* [The problem]: Set the data down again, exactly as it reads, but without the pictures.

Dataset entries
****
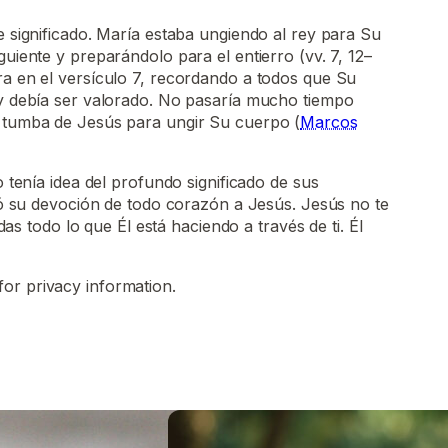
de significado. María estaba ungiendo al rey para Su
guiente y preparándolo para el entierro (vv. 7, 12–
ra en el versículo 7, recordando a todos que Su
 y debía ser valorado. No pasaría mucho tiempo
a tumba de Jesús para ungir Su cuerpo (
Marcos
tenía idea del profundo significado de sus
 su devoción de todo corazón a Jesús. Jesús no te
as todo lo que Él está haciendo a través de ti. Él
for privacy information.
****
* [Reply]:
de significado. María estaba ungiendo al rey para Su
guiente y preparándolo para el entierro (vv. 7, 12–
ra en el versículo 7, recordando a todos que Su
 y debía ser valorado. No pasaría mucho tiempo
a tumba de Jesús para ungir Su cuerpo (
Marcos
tenía idea del profundo significado de sus
 su devoción de todo corazón a Jesús. Jesús no te
as todo lo que Él está haciendo a través de ti. Él
for privacy information.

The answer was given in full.